A Comparative Evaluation of TiO2 Suspension Coating Techniques: A Novel Technique to Achieve Optimal Thickness and Uniformity of Photocatalytic Film
The most important parameters affecting the efficiency of catalysts for the oxidation of the surrounding materials are considered to be the thickness and uniformity of the catalyst layer. The present method for the determination of thickness used in most studies is the analysis of cross-sectional pictures from SEM imaging. This method, however, has several restrictions. This study proposes a feasible and simple method for evaluating the optimal thickness and uniformity using UVA light transmitted through the samples. Three techniques for catalyst deposition have been investigated in this study using UVA light transmitted through the samples and by measuring the photocatalytic activity. These methods include lowering, dip coating, and spraying, which showed coefficients of variation for the coated catalyst weight of 28.4%, 13.6%, and 3.24%, respectively. The samples from the lowering, dip coating, and spraying techniques showed UVA transmissions of 95.02%, 68.8%, and 15.6%, respectively. The spraying technique displayed the lowest values for both. The estimated removal efficiencies (%RE/mgcm−2) for lowering, dip coating, and spraying were 18.42, 16.84, and 24.15, respectively. Using these analyses it was determined that the spraying technique yielded the best photocatalytic oxidation performance of the three techniques studied.
Photocatalysts are a group of nanoscale semiconductor materials that are able to generate free radicals after being stimulated by photons of light at certain wavelengths . The free radicals that are generated cause the photocatalytic oxidation of surrounding materials [2, 3]. A variety of materials possess this capability including TiO2, ZnO2, ZrO2, NiO2, Fe2O3, and hybrid catalysts [3, 4]. Of these materials, TiO2 has been widely used due to its lower cost and toxicity as well as its higher accessibility [2, 4, 5].
When evaluating the photocatalytic performance of materials in removing compounds in the gas phase, it is necessary for the catalysts to be coated on a fixed [6–8] or mobilised bed [9, 10]. Researchers have applied different techniques for coating the surfaces [1, 11]. One of the simplest methods of coating uses a suspension that includes a prepared photocatalyst .
Three different techniques that have been used for this coating method include dip coating and pulling up the substrate at a constant speed (dip coating) , dip coating and evaporation of the solvent containing the photocatalyst (lowering) , and the technique of spraying the photocatalyst onto the surface (spraying) [13, 14].
The essential factor in order for these materials to show photocatalytic activity is the potential for all of the photocatalyst molecules to receive light irradiation with an appropriate wavelength. It is important, therefore, to determine the optimal thickness of the film that ensures the penetration of UV light throughout the entire depth of the photocatalyst layer.
In the evaluation of the activity of a photocatalyst such as TiO2, the performance is usually reported in terms of the removal efficiency per milligram of catalyst in a given area.
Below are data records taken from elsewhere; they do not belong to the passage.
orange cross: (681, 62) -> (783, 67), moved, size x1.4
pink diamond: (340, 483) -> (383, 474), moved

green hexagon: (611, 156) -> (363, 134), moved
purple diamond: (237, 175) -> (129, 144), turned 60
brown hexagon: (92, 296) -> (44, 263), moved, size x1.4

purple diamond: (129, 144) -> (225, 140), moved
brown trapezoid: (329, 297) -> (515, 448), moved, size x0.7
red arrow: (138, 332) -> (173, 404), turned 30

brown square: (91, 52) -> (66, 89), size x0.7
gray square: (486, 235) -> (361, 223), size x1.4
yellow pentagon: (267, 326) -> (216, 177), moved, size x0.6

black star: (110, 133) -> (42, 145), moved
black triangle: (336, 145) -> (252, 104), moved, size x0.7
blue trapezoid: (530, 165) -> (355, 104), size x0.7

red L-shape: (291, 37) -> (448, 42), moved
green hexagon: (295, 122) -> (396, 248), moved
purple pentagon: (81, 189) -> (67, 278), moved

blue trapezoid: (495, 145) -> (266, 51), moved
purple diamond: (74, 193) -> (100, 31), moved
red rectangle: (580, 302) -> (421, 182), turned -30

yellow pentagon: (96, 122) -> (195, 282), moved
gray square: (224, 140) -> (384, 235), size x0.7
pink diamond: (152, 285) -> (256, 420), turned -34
If the irradiated light penetrates only some parts of the coated layer of a photocatalyst, then only a small portion of the photocatalyst will be active.
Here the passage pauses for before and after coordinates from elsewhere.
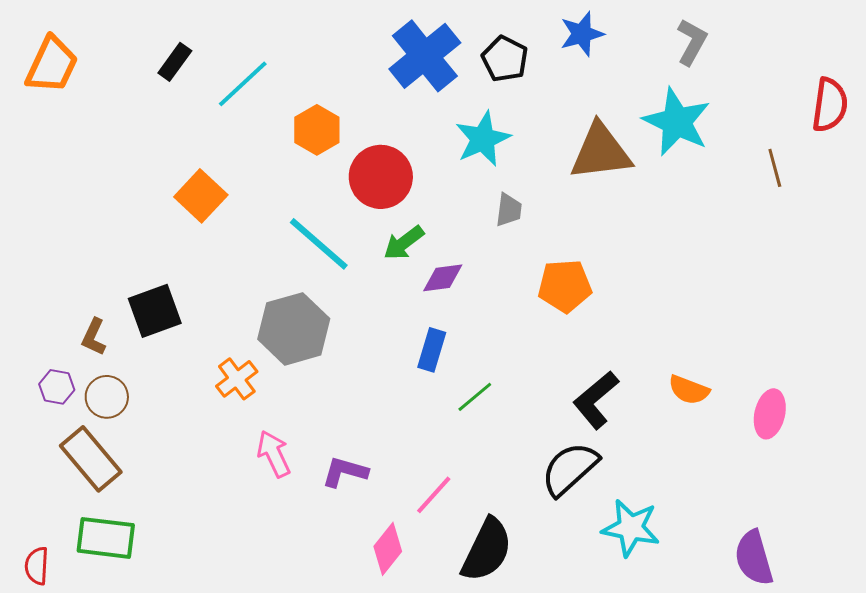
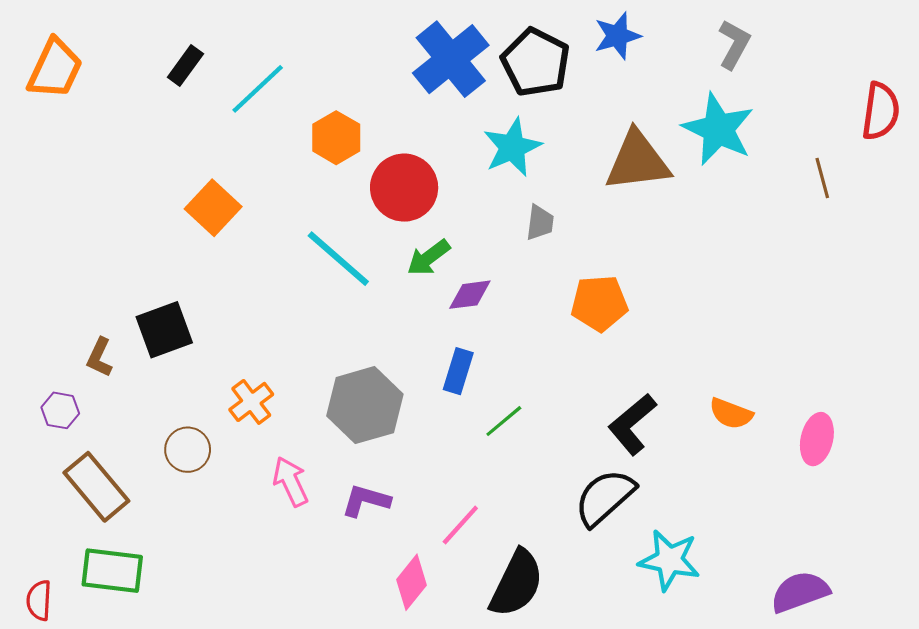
black pentagon: (505, 59) -> (536, 62), size x1.4
gray hexagon: (294, 329) -> (365, 405), moved
brown circle: (107, 397) -> (188, 450), moved
purple semicircle: (754, 558) -> (800, 592), turned 86

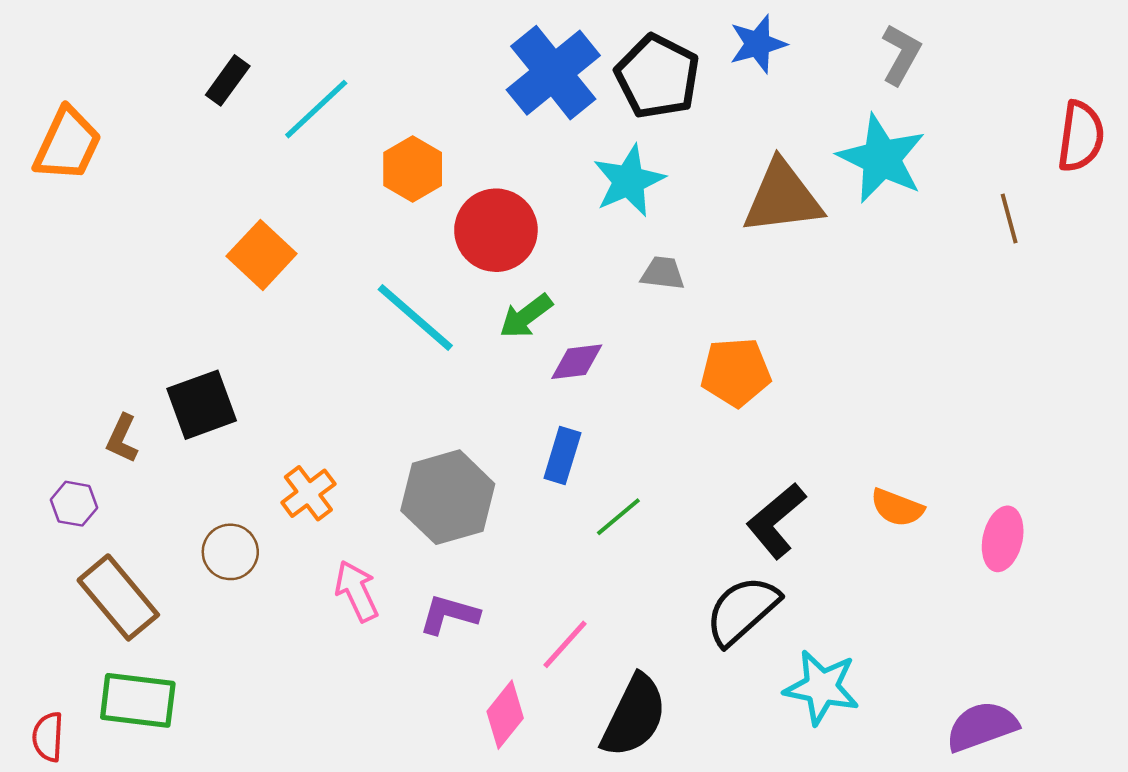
orange trapezoid: (55, 69) -> (67, 144), moved
gray trapezoid: (540, 223) -> (663, 273), turned -90

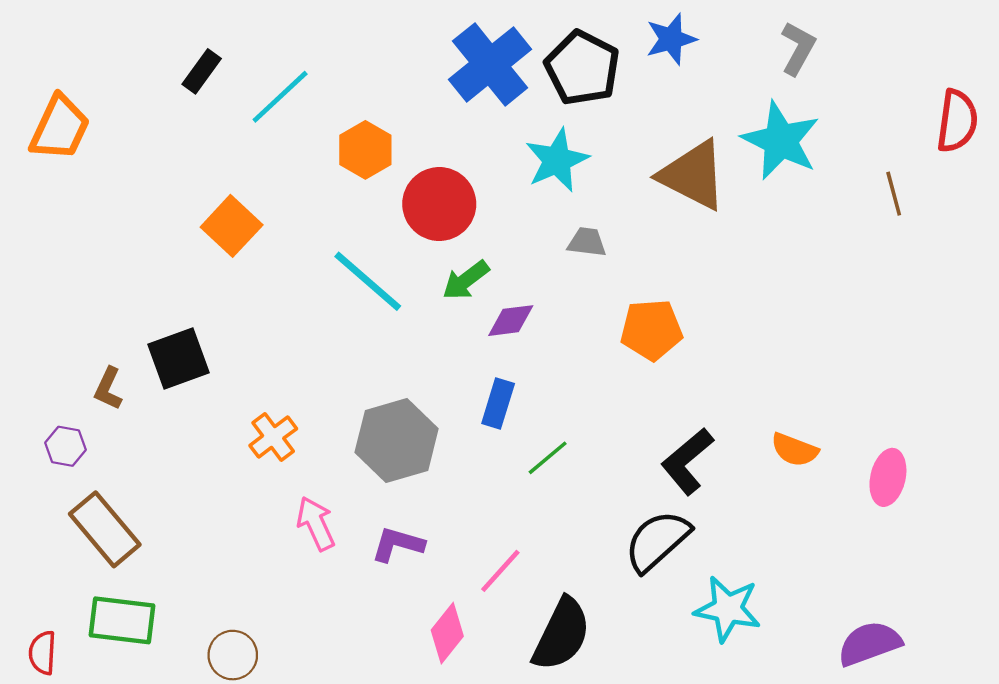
brown triangle: (783, 198) -> (693, 175), turned 34
brown circle: (230, 552) -> (233, 655), moved

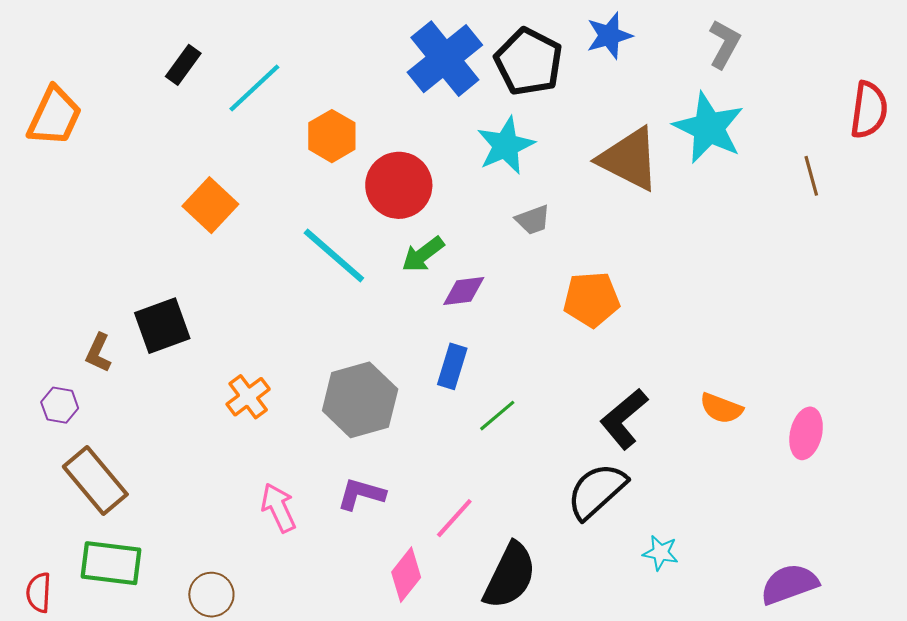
gray trapezoid: (587, 242) -> (533, 220), turned 153
pink arrow: (316, 524) -> (278, 508), moved
cyan star: (728, 609) -> (661, 553), size x0.6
If a photocatalyst’s performance is measured in terms of removal efficiency per milligram of catalyst per square centimetre of area that is receiving the light (%RE/mg−1cm−2), the performance will be underestimated. Xianyu et al. have confirmed the influence of thickness on TiO2 photocatalyst performance and have shown that a thin layer of TiO2 film with a thickness of 670 nm has a photocatalytic activity only 3.7 times that of films with a 70 nm thickness . In another study conducted by Akhavan, the influence of thickness from 10 to 50 nm on TiO2 antimicrobial performance was investigated, and the optimum thickness of the TiO2 coating was 10 nm . Chang et al. has studied the influence of thickness and roughness of doped TiO2 films on ZnO2 and found that increasing the thickness of the film from 30 nm to 950 nm increased the roughness .
In the study of Bessergenev et al., the large range of the coating film thickness (30 to 2000 nm) illustrates the importance of the thickness and uniformity of the sample to be evaluated as well as its effect on the measured photocatalytic activity .
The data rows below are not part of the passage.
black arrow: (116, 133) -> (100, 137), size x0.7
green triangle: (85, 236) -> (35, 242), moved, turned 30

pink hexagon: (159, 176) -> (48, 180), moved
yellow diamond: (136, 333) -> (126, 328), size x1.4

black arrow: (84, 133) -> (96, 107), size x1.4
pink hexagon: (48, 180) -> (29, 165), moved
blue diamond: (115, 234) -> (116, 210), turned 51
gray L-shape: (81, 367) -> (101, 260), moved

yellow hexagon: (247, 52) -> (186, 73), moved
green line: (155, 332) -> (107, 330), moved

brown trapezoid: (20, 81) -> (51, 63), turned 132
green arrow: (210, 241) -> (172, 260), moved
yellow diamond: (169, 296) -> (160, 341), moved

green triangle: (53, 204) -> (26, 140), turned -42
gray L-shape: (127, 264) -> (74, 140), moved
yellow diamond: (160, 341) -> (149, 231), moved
Another feature that can have an effect on the photocatalytic activity is the uniformity of the coating layer on the film. As the uniformity of the coating layer increases, the average catalyst per square centimetre area will be closer to the true value. In the case of complete uniformity of the coating layer, these two values will be equal.
A review of the literature on this subject reveals that different techniques have been used to determine the photocatalyst layer thickness.
In the study conducted by Bessergenev et al, the coating film thickness has been measured by weight .
In several studies, Scanning Electron Microscopy (SEM) has been used to examine the thickness of the layer [6, 15, 18–20]. In a study performed by de Groot and de Lega , a white-light scanning interferometer was applied to evaluate the surface profile of transparent layers. Comparing the results of this technique with those using Atomic Force Microscopy (AFM), de Groot found this method to be very effective. The white-light scanning interferometer method is a precise optical method that is able to scan surface topography. In a study by Blount, the photocatalyst layer thickness was evaluated using the weight of the coating .
Despite the extensive research and presentation of these techniques in assessing and describing the coating layer thickness, it seems that a professional apparatus is needed. It is also important to note that the evaluation of the layer thickness and uniformity is impossible using previously reported methods.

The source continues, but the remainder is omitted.